Monday, June 25, 2007

Gutierrez On Immigration

I'm starting to get a little tired of the immigration debate. It is rapidly becoming the purview of demagogues and cause junkies. Instead of firing off another metaphor laced screed, I'm going to take the lazy bloggy way out and refer instead to what has already been said. Rep. Luis Gutierrez (D-Illinois) on yesterday's Meet The Press eloquently summed up my own beliefs on this topic.
It isn’t amnesty. What it is is a pathway to legalization. We have an immigration system that is broken, that’s a nightmare. It’s a nightmare for American citizens. We saw the specialist missing in Iraq, Jimenez, from Massachusetts. His wife is being deported. That’s how broken our system is, that those that are on the front line, defending us in the war against terrorism and in Iraq are having their wives deported from the United States of America...Look, it’s a broken system, but I think what we say is, “What are you going to do with the 12 million people?” If you listen to Pat this morning, we have had the most aggressive enforcement in the last 30 years in our interior enforcement, 160,000 people deported this past year. At that rate, it would take us 65 years to rid this nation of all the undocumented workers. It’s not realistic, it’s not humane. It isn’t practical to our national security, or does it secure our economy. The fact is we create, in the United States, this vibrant economy, 400,000 low skill jobs a year, but there’re only 5,000 visas. We eed new workers to keep our economy vibrant and strong.

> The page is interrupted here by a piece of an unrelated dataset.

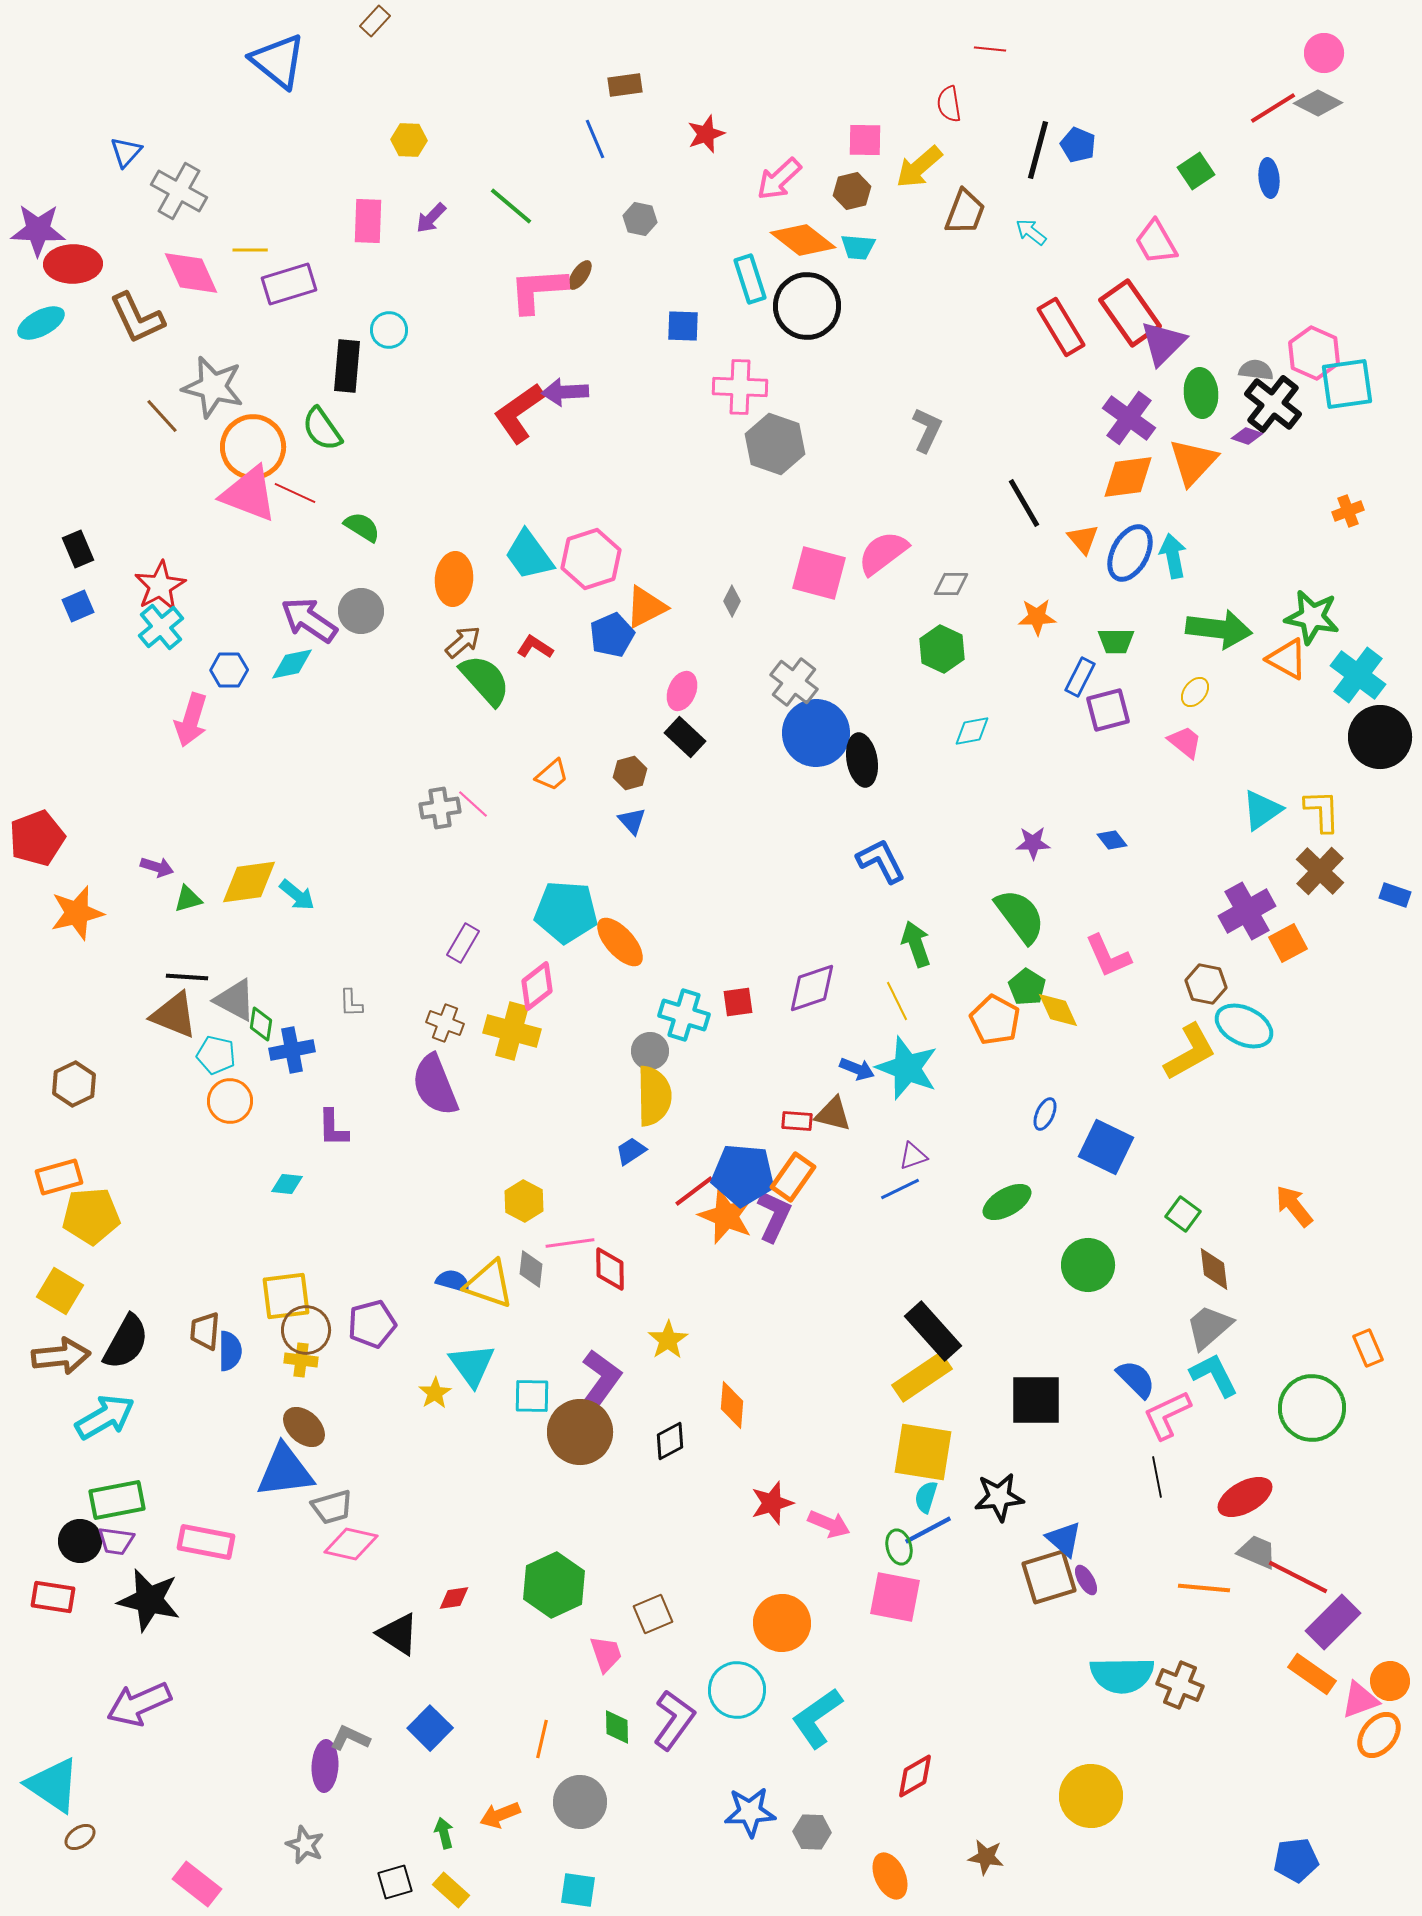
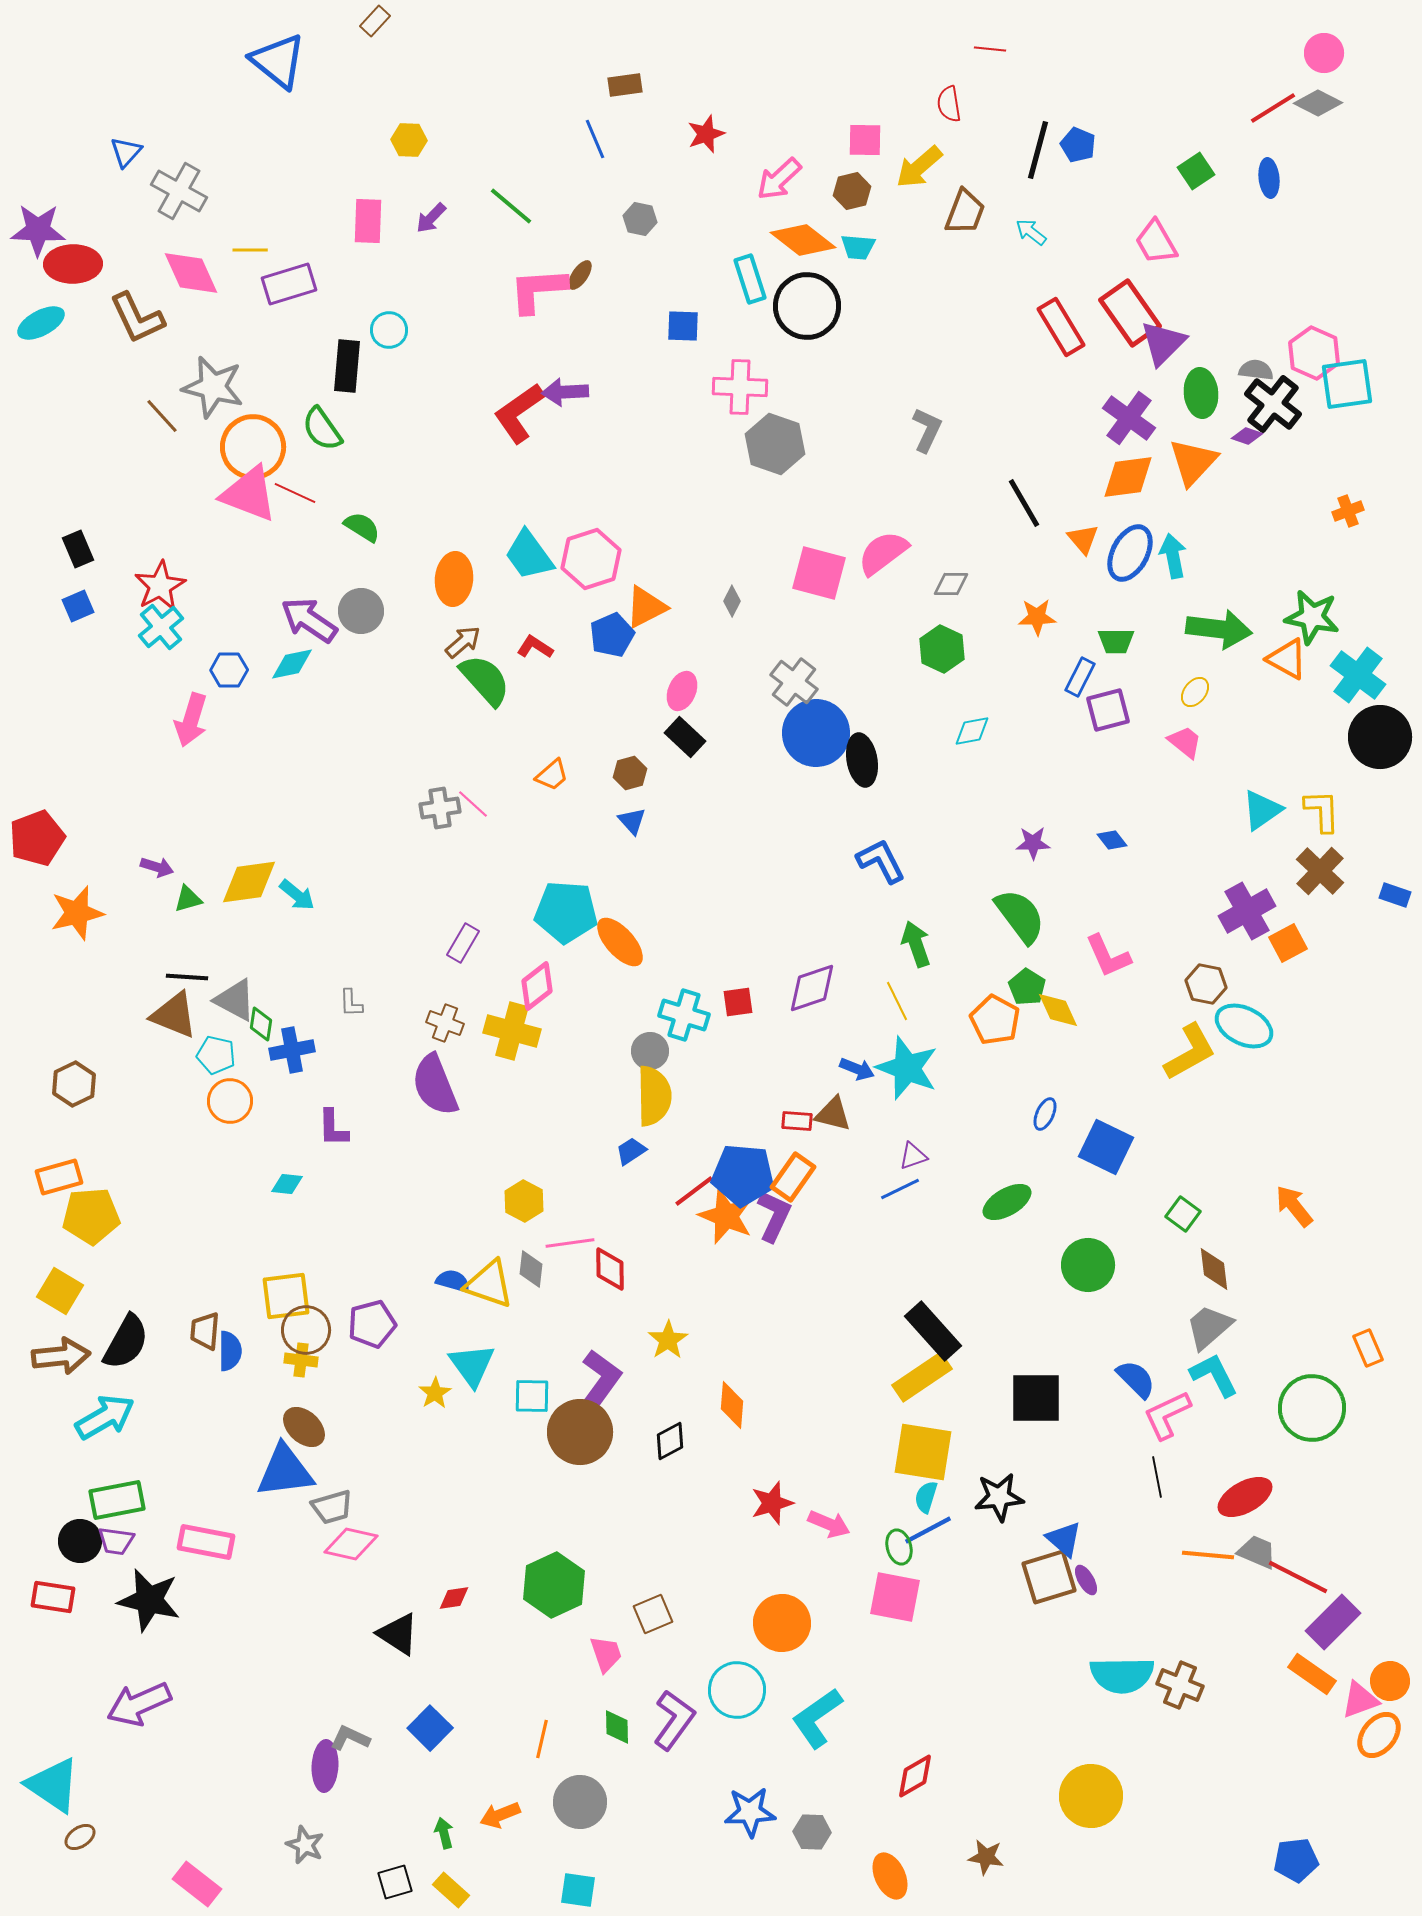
black square at (1036, 1400): moved 2 px up
orange line at (1204, 1588): moved 4 px right, 33 px up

On yesterday's Georgia Gang, Dick Williams and Phil Kent poo-pooed Stephanie Ramage's assertion that those who would scream "amnesty" are for deportation as a strawman. It certainly had a whiff of hay, but only because the anti-amnesty brigades steadfastly refuse to offer any concrete idea of how they would deal with the 12 million people already here.

We need solutions, not rhetoric and scaremongering. Some people, including President Bush, are attempting to find a way. Others only believe in walls.

3 comments:

Anonymous said...

As a life-long, far-right Republican (no exceptions for abortion, for example), I cannot agree more with Rep. Gutierrez's remarks. Thanks, Grift for posting.

possum said...

Phil Kent is an idiot. Dick Williams ought to put Wilson Smith on the show, but he doesn't have the balls to do it. Wilson would shame those third-grade minds.

Sara said...

POSSUM!!!!! How the hell are ya?!

(Nothing substantive to add, I just am really glad to see a comment from you. We miss ya.)